[Data supplied — start]

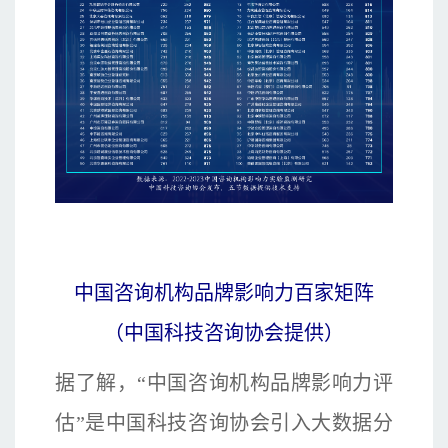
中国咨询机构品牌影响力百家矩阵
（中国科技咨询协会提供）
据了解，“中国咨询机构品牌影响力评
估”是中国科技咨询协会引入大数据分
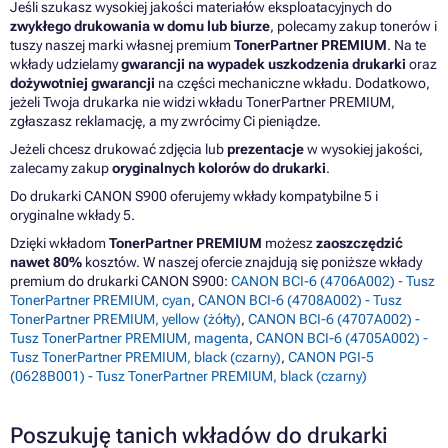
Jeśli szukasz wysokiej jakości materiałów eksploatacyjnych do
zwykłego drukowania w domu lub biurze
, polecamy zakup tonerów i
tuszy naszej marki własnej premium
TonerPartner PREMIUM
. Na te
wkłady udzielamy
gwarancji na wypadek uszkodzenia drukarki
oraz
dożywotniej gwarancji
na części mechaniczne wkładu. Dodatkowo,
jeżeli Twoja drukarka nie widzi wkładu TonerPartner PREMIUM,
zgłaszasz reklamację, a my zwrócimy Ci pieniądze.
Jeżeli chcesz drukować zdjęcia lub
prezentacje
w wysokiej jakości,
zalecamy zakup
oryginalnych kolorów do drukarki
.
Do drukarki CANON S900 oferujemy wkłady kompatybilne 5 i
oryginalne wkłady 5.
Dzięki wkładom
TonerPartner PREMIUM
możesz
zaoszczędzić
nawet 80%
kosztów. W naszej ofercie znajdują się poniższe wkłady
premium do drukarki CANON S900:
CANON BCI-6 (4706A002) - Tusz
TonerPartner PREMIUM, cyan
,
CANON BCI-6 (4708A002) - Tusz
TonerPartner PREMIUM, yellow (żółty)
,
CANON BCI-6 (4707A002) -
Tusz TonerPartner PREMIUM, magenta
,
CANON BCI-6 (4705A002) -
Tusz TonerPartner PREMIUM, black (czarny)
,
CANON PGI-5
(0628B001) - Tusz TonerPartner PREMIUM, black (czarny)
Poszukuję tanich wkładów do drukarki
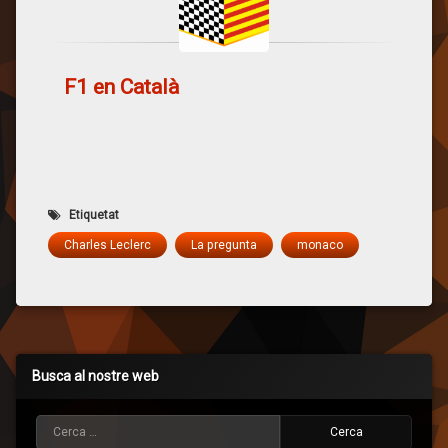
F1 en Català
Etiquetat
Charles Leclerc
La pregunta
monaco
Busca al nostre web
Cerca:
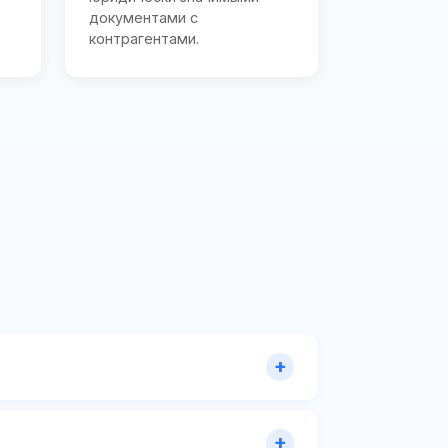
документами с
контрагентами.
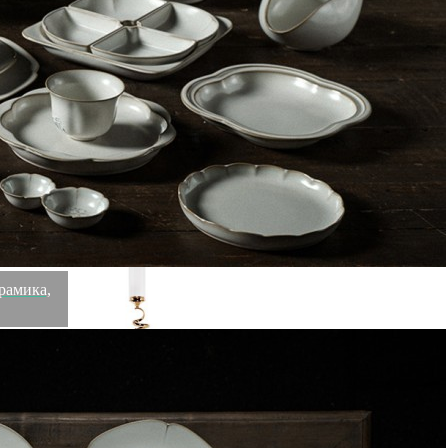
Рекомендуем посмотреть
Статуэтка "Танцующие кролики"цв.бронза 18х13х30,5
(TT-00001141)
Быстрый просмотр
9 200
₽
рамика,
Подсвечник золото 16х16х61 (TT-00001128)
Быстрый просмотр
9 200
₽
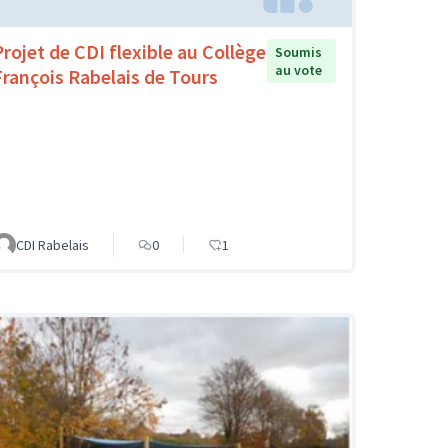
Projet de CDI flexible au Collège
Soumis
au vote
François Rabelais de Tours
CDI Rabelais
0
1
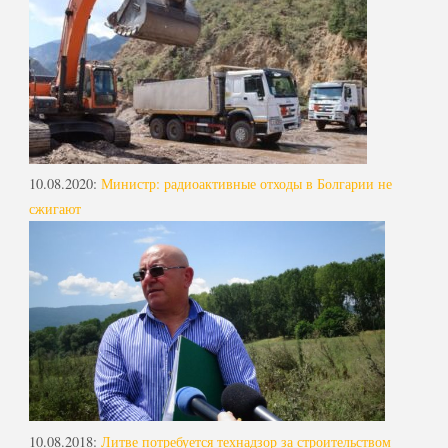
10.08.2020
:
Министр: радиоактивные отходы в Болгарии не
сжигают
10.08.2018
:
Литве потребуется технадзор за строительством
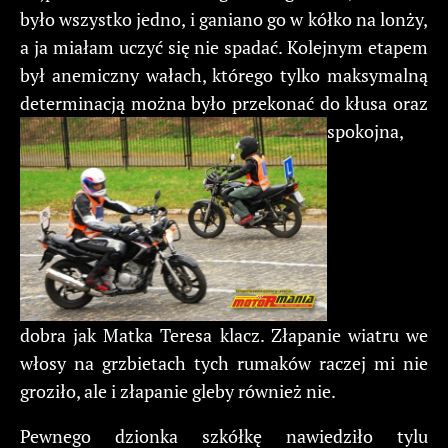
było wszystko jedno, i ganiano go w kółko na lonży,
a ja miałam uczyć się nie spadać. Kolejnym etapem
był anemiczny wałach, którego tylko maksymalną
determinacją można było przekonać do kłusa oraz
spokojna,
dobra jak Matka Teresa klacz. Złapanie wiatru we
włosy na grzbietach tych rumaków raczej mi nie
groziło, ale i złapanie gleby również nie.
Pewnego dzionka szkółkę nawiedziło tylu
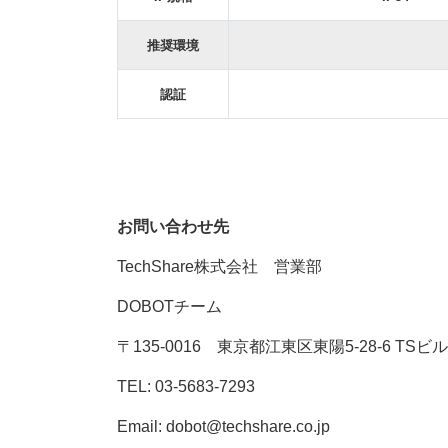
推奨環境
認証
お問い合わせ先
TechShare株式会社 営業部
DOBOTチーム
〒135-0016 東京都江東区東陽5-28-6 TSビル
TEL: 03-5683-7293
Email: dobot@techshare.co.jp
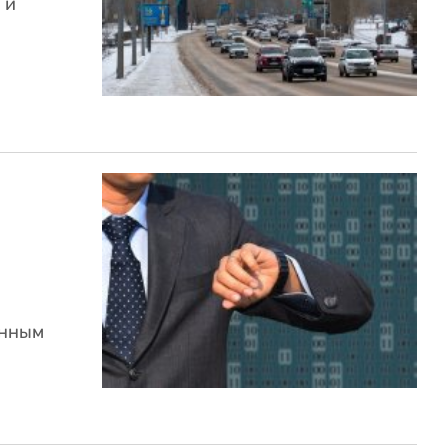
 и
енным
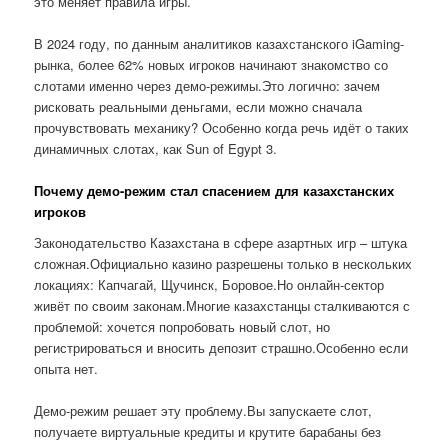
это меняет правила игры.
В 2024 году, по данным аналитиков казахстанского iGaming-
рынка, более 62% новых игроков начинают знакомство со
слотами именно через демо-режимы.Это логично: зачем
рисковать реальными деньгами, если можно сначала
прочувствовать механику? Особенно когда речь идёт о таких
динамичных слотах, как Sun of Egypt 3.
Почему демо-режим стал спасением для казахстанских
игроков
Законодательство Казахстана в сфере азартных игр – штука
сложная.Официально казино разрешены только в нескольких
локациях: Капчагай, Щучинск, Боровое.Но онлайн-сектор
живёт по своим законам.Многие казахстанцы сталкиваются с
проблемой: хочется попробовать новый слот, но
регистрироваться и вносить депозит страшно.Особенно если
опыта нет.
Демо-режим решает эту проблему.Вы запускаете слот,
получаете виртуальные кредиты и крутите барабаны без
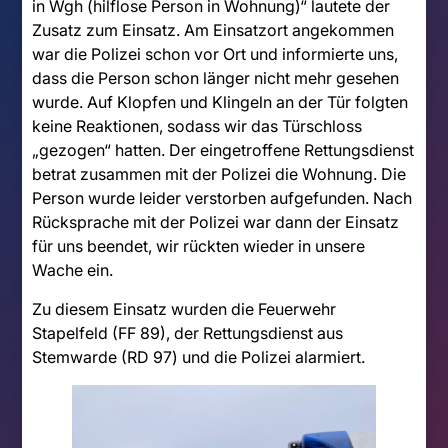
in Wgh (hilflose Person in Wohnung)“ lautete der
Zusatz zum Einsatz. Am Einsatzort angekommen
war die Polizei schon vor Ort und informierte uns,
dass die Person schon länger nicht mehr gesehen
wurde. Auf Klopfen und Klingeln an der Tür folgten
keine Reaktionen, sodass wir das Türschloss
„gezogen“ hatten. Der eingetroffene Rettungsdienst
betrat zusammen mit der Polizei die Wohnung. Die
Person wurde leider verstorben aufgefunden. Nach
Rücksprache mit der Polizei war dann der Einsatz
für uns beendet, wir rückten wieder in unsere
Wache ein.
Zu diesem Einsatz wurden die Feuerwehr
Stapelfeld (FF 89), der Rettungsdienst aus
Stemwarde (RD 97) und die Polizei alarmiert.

[Data supplied — finish]

### Exercise instructions
Return word for word the lines above from the line with "рынка, более 62%" to the line with "живёт по своим", including both and leaving out all others.

### Exercise result
рынка, более 62% новых игроков начинают знакомство со
слотами именно через демо-режимы.Это логично: зачем
рисковать реальными деньгами, если можно сначала
прочувствовать механику? Особенно когда речь идёт о таких
динамичных слотах, как Sun of Egypt 3.
Почему демо-режим стал спасением для казахстанских
игроков
Законодательство Казахстана в сфере азартных игр – штука
сложная.Официально казино разрешены только в нескольких
локациях: Капчагай, Щучинск, Боровое.Но онлайн-сектор
живёт по своим законам.Многие казахстанцы сталкиваются с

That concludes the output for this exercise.